Just last Thursday, Manini Ncwabe was served with a protection order by the police from her estranged husband.

This was after Ncwabe, 41, a mother-of-two, had applied for one against him at the Vanderbijlpark Magistrate’s Court after he moved out of their home last month.

“We used to fight all the time. He used to drink a lot… In 2008, he burnt down the bedroom of our house and stabbed me twice with scissors. I opened a case against him, but it was thrown out of court because the court said there was no evidence. Yesterday [last Thursday] he brought a protection order against me because he said I swear at him, threw his things away and changed the keys to the house,” she said.

Ncwabe is but one of the thousands of cases across the country of women brutalised and harassed despite having protection orders.

Last month, 21-year-old Tina Mbili was hospitalised after her ex-boyfriend, Michael Padayachee, allegedly beat her into a coma despite her having a protection order against him, and two domestic violence cases pending.

Padayachee is out on R5 000 bail for a June intimidation charge that Mbili had lodged against him.

Two weeks ago, TV presenter and media darling Bonang Matheba dropped charges against her former DJ boyfriend, Themba Nkosi. She had taken out a protection order against him after an alleged assault in June this year.

So the question remains: What is the purpose of a protection order, and does it indeed protect victims of domestic abuse?

Domestic violence statistics remain unlogged in the SAPS’s annual crime statistics. However, the Independent Police Investigative Directorate (IPID) released its Domestic Violence Act report for the period between July 2011 and March 2012, which it presented to Parliament last month.

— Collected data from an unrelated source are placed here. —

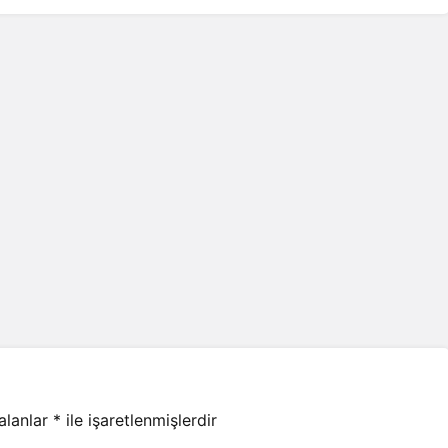
 alanlar
*
ile işaretlenmişlerdir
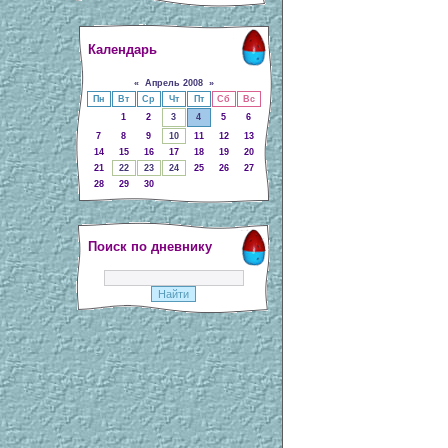
Календарь
«
Апрель 2008
»
Пн
Вт
Ср
Чт
Пт
Сб
Вс
1
2
3
4
5
6
7
8
9
10
11
12
13
14
15
16
17
18
19
20
21
22
23
24
25
26
27
28
29
30
Поиск по дневнику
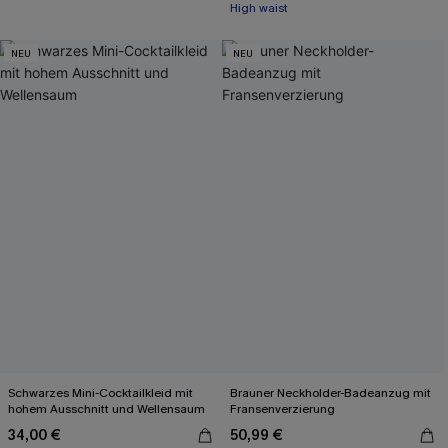
High waist
NEU
NEU
Schwarzes Mini-Cocktailkleid mit
Brauner Neckholder-Badeanzug mit
hohem Ausschnitt und Wellensaum
Fransenverzierung
34,00 €
50,99 €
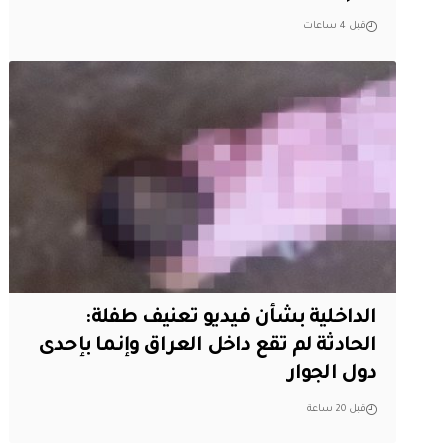
قبل 4 ساعات
الداخلية بشأن فيديو تعنيف طفلة:
الحادثة لم تقع داخل العراق وإنما بإحدى
دول الجوار
قبل 20 ساعة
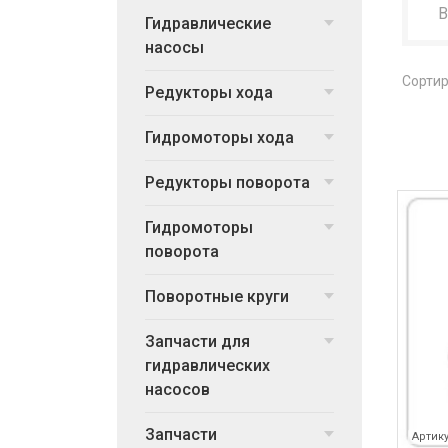
Гидравлические
насосы
Сортир
Редукторы хода
Гидромоторы хода
Редукторы поворота
Гидромоторы
поворота
Поворотные круги
Запчасти для
гидравлических
насосов
Запчасти
Артику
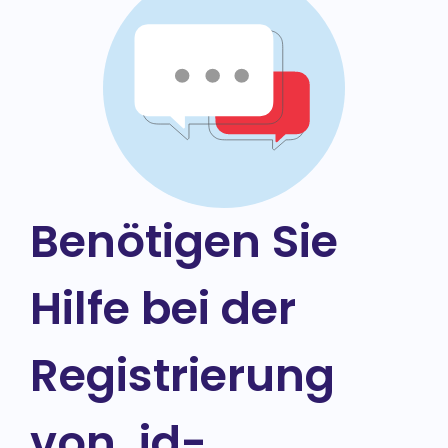
Benötigen Sie
Hilfe bei der
Registrierung
von .id-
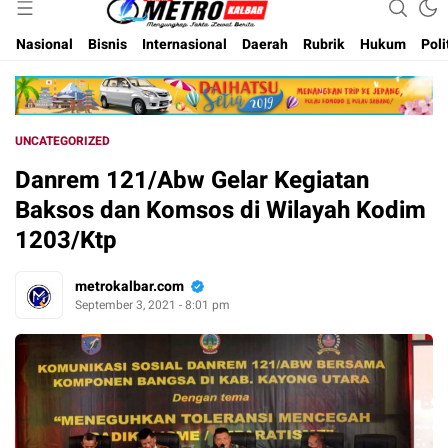
Inspirasi Untuk Negeri
Metro Kalbar
Nasional
Bisnis
Internasional
Daerah
Rubrik
Hukum
Poli
UNCATEGORIZED
Danrem 121/Abw Gelar Kegiatan
Baksos dan Komsos di Wilayah Kodim
1203/Ktp
metrokalbar.com
September 3, 2021 - 8:01 pm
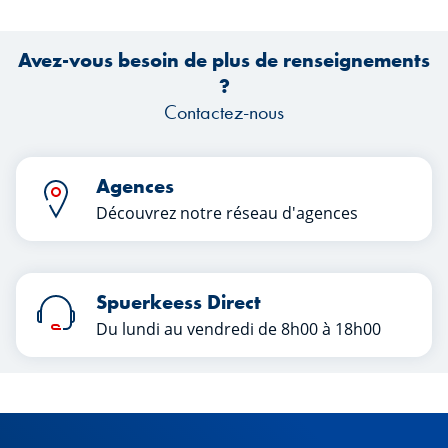
Avez-vous besoin de plus de renseignements
?
Contactez-nous
Agences
Découvrez notre réseau d'agences
Spuerkeess Direct
Du lundi au vendredi de 8h00 à 18h00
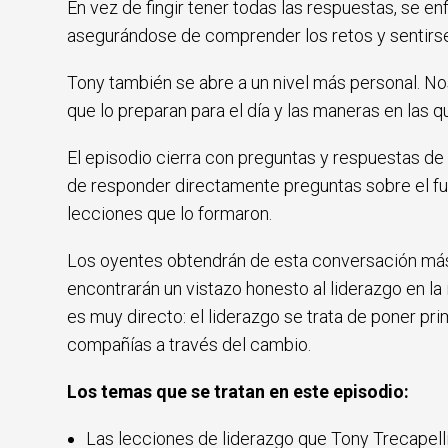
En vez de fingir tener todas las respuestas, se en
asegurándose de comprender los retos y sentirs
Tony también se abre a un nivel más personal. Nos
que lo preparan para el día y las maneras en las q
El episodio cierra con preguntas y respuestas de 
de responder directamente preguntas sobre el futu
lecciones que lo formaron.
Los oyentes obtendrán de esta conversación más q
encontrarán un vistazo honesto al liderazgo en la
es muy directo: el liderazgo se trata de poner prim
compañías a través del cambio.
Los temas que se tratan en este episodio:
Las lecciones de liderazgo que Tony Trecapelli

The report detailed the cases in which the SAPS hadn’t been compliant with the Domestic Violence Act (DVA) 116 of 1998.

Most non-compliance matters from July to December 2011 were received in the Western Cape. The province had a total of 28 cases. Gauteng had 10.

A case at Johannesburg Central police station noted in the report that the allegation of non-compliance was based on “failure to arrest the alleged transgressor on receipt of the warrant issued by court and an affidavit that the protection order had been violated”. Another case from Eden Park stated the same thing.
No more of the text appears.